ASSIGNMENT:
Straight copy, no pictures: transcribe each entry as it stands.

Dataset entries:
###

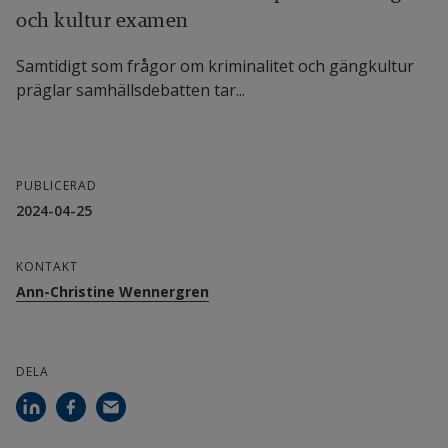
och kultur examen
VFU-handledares betydelse för 
lärarstudenters praktiska yrkeskunnande 
Samtidigt som frågor om kriminalitet och gängkultur
ges ut av Studentlitteratur
präglar samhälls­debatten tar...
PUBLICERAD
2024-04-25
KONTAKT
Ann-Christine Wennergren
DELA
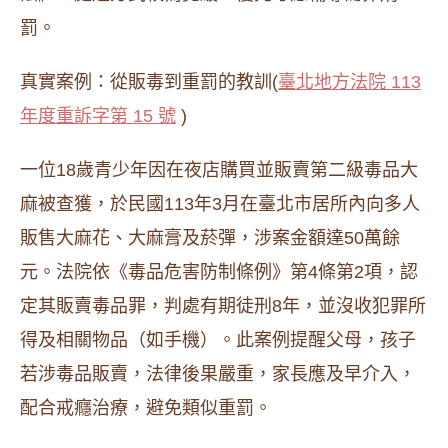
罰。
真實案例：從販毒到重罰的教訓(
臺北地方法院 113
年度重訴字第 15 號
)
一位18歲青少年因在夜店購買並販賣第二級毒品大
麻被查獲，於民國113年3月在臺北市居所內向多人
販售大麻花、大麻膏及菸彈，涉案金額達50萬餘
元。法院依《毒品危害防制條例》第4條第2項，認
定其販賣毒品罪，判處有期徒刑8年，並沒收犯罪所
得及相關物品（如手機）。此案例提醒父母，孩子
若涉毒品販賣，法律後果嚴重，家長應及早介入，
配合戒癮治療，避免類似重罰。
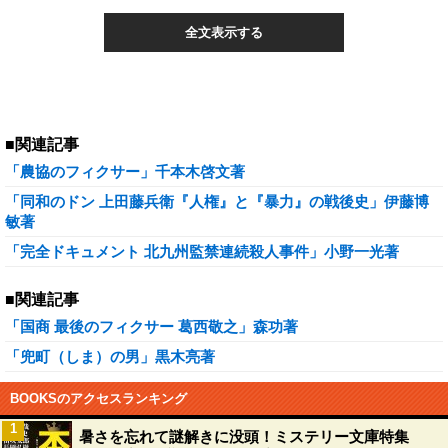
全文表示する
■関連記事
「農協のフィクサー」千本木啓文著
「同和のドン 上田藤兵衛『人権』と『暴力』の戦後史」伊藤博
敏著
「完全ドキュメント 北九州監禁連続殺人事件」小野一光著
■関連記事
「国商 最後のフィクサー 葛西敬之」森功著
「兜町（しま）の男」黒木亮著
BOOKSのアクセスランキング
1
暑さを忘れて謎解きに没頭！ミステリー文庫特集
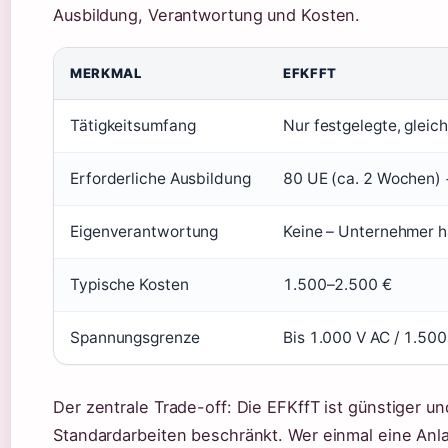
Ausbildung, Verantwortung und Kosten.
MERKMAL
EFKFFT
Tätigkeitsumfang
Nur festgelegte, gleic
Erforderliche Ausbildung
80 UE (ca. 2 Wochen) 
Eigenverantwortung
Keine – Unternehmer h
Typische Kosten
1.500–2.500 €
Spannungsgrenze
Bis 1.000 V AC / 1.50
Der zentrale Trade-off: Die EFKffT ist günstiger und
Standardarbeiten beschränkt. Wer einmal eine Anl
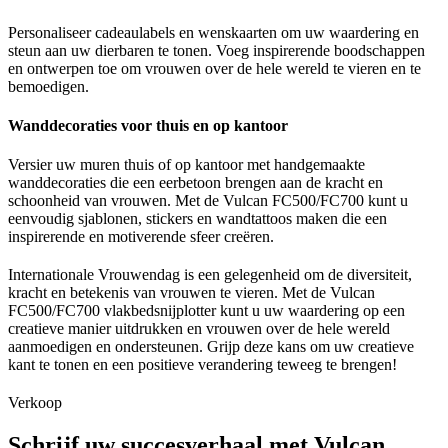
Personaliseer cadeaulabels en wenskaarten om uw waardering en
steun aan uw dierbaren te tonen. Voeg inspirerende boodschappen
en ontwerpen toe om vrouwen over de hele wereld te vieren en te
bemoedigen.
Wanddecoraties voor thuis en op kantoor
Versier uw muren thuis of op kantoor met handgemaakte
wanddecoraties die een eerbetoon brengen aan de kracht en
schoonheid van vrouwen. Met de Vulcan FC500/FC700 kunt u
eenvoudig sjablonen, stickers en wandtattoos maken die een
inspirerende en motiverende sfeer creëren.
Internationale Vrouwendag is een gelegenheid om de diversiteit,
kracht en betekenis van vrouwen te vieren. Met de Vulcan
FC500/FC700 vlakbedsnijplotter kunt u uw waardering op een
creatieve manier uitdrukken en vrouwen over de hele wereld
aanmoedigen en ondersteunen. Grijp deze kans om uw creatieve
kant te tonen en een positieve verandering teweeg te brengen!
Verkoop
Schrijf uw succesverhaal met Vulcan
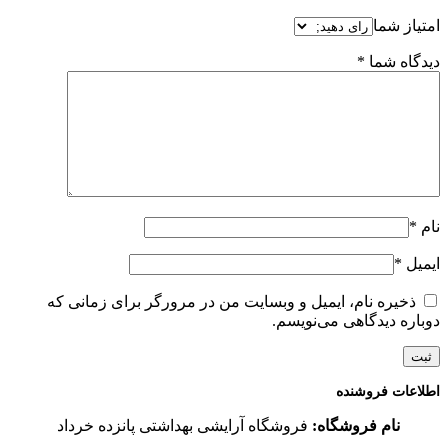
امتیاز شما
دیدگاه شما
*
نام
*
ایمیل
*
ذخیره نام، ایمیل و وبسایت من در مرورگر برای زمانی که
دوباره دیدگاهی می‌نویسم.
اطلاعات فروشنده
نام فروشگاه:
فروشگاه آرایشی بهداشتی پانزده خرداد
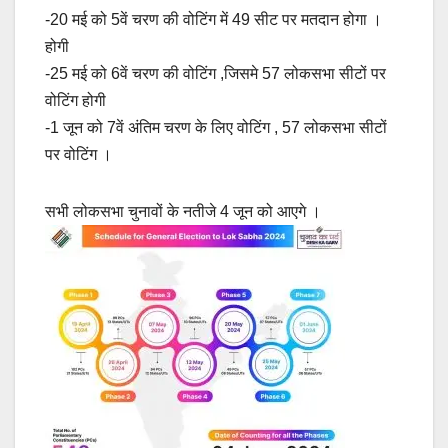
-20 मई को 5वें चरण की वोटिंग में 49 सीट पर मतदान होगा ।
होगी
-25 मई को 6वें चरण की वोटिंग ,जिसमे 57 लोकसभा सीटों पर
वोटिंग होगी
-1 जून को 7वें अंतिम चरण के लिए वोटिंग , 57 लोकसभा सीटों
पर वोटिंग ।
सभी लोकसभा चुनावों के नतीजे 4 जून को आएगे ।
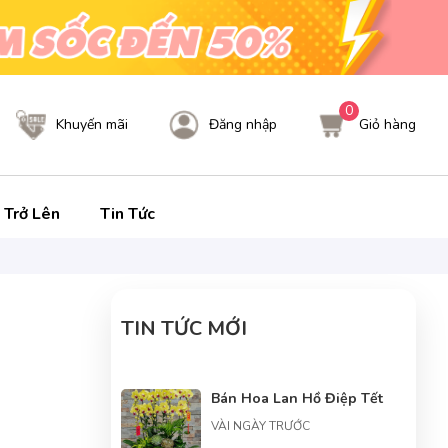
0
Khuyến mãi
Đăng nhập
Giỏ hàng
 Trở Lên
Tin Tức
TIN TỨC MỚI
Bán Hoa Lan Hồ Điệp Tết
VÀI NGÀY TRƯỚC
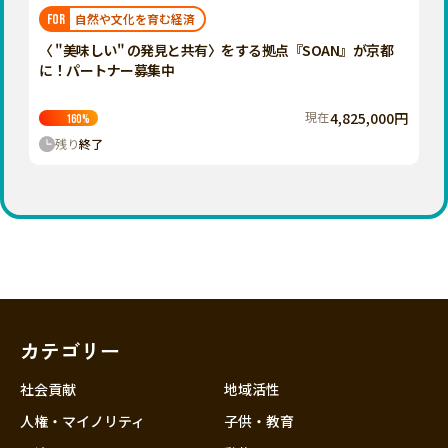
福岡
佐賀
長崎
熊本
大分
埼玉
自然や文化を育む経済
FOR
宮崎
鹿児島
沖縄
千葉
〈 "美味しい" の発見と共有〉をする拠点『SOAN』が京都
に！パートナー募集中
東京
神奈川
現在
4,825,000円
160
%
中部
残り
終了
新潟
富山
石川
福井
山梨
長野
カテゴリー
岐阜
静岡
社会貢献
地域活性
愛知
人権・マイノリティ
子供・教育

###

RESPONSE TO THIS TASK:
och kultur examen
VFU-handledares betydelse för 
lärarstudenters praktiska yrkeskunnande 
Samtidigt som frågor om kriminalitet och gängkultur
ges ut av Studentlitteratur
präglar samhälls­debatten tar...
PUBLICERAD
2024-04-25
KONTAKT
Ann-Christine Wennergren
DELA
罰。
真實案例：從販毒到重罰的教訓(
臺北地方法院 113
年度重訴字第 15 號
)
一位18歲青少年因在夜店購買並販賣第二級毒品大
麻被查獲，於民國113年3月在臺北市居所內向多人
販售大麻花、大麻膏及菸彈，涉案金額達50萬餘
元。法院依《毒品危害防制條例》第4條第2項，認
定其販賣毒品罪，判處有期徒刑8年，並沒收犯罪所
得及相關物品（如手機）。此案例提醒父母，孩子
若涉毒品販賣，法律後果嚴重，家長應及早介入，
配合戒癮治療，避免類似重罰。
全文表示する
■関連記事
「農協のフィクサー」千本木啓文著
「同和のドン 上田藤兵衛『人権』と『暴力』の戦後史」伊藤博
敏著
「完全ドキュメント 北九州監禁連続殺人事件」小野一光著
■関連記事
「国商 最後のフィクサー 葛西敬之」森功著
「兜町（しま）の男」黒木亮著
BOOKSのアクセスランキング
1
暑さを忘れて謎解きに没頭！ミステリー文庫特集
Ausbildung, Verantwortung und Kosten.
MERKMAL
EFKFFT
Tätigkeitsumfang
Nur festgelegte, gleic
Erforderliche Ausbildung
80 UE (ca. 2 Wochen) 
Eigenverantwortung
Keine – Unternehmer h
Typische Kosten
1.500–2.500 €
Spannungsgrenze
Bis 1.000 V AC / 1.50
Der zentrale Trade-off: Die EFKffT ist günstiger und
Standardarbeiten beschränkt. Wer einmal eine Anl
Personaliseer cadeaulabels en wenskaarten om uw waardering en
steun aan uw dierbaren te tonen. Voeg inspirerende boodschappen
en ontwerpen toe om vrouwen over de hele wereld te vieren en te
bemoedigen.
Wanddecoraties voor thuis en op kantoor
Versier uw muren thuis of op kantoor met handgemaakte
wanddecoraties die een eerbetoon brengen aan de kracht en
schoonheid van vrouwen. Met de Vulcan FC500/FC700 kunt u
eenvoudig sjablonen, stickers en wandtattoos maken die een
inspirerende en motiverende sfeer creëren.
Internationale Vrouwendag is een gelegenheid om de diversiteit,
kracht en betekenis van vrouwen te vieren. Met de Vulcan
FC500/FC700 vlakbedsnijplotter kunt u uw waardering op een
creatieve manier uitdrukken en vrouwen over de hele wereld
aanmoedigen en ondersteunen. Grijp deze kans om uw creatieve
kant te tonen en een positieve verandering teweeg te brengen!
Verkoop
Schrijf uw succesverhaal met Vulcan
امتیاز شما
دیدگاه شما
*
نام
*
ایمیل
*
ذخیره نام، ایمیل و وبسایت من در مرورگر برای زمانی که
دوباره دیدگاهی می‌نویسم.
اطلاعات فروشنده
نام فروشگاه:
فروشگاه آرایشی بهداشتی پانزده خرداد
-20 मई को 5वें चरण की वोटिंग में 49 सीट पर मतदान होगा ।
होगी
-25 मई को 6वें चरण की वोटिंग ,जिसमे 57 लोकसभा सीटों पर
वोटिंग होगी
-1 जून को 7वें अंतिम चरण के लिए वोटिंग , 57 लोकसभा सीटों
पर वोटिंग ।
सभी लोकसभा चुनावों के नतीजे 4 जून को आएगे ।
0
Khuyến mãi
Đăng nhập
Giỏ hàng
 Trở Lên
Tin Tức
TIN TỨC MỚI
Bán Hoa Lan Hồ Điệp Tết
VÀI NGÀY TRƯỚC
福岡
佐賀
長崎
熊本
大分
埼玉
自然や文化を育む経済
FOR
宮崎
鹿児島
沖縄
千葉
〈 "美味しい" の発見と共有〉をする拠点『SOAN』が京都
に！パートナー募集中
東京
神奈川
現在
4,825,000円
160
%
中部
残り
終了
新潟
富山
石川
福井
山梨
長野
カテゴリー
岐阜
静岡
社会貢献
地域活性
愛知
人権・マイノリティ
子供・教育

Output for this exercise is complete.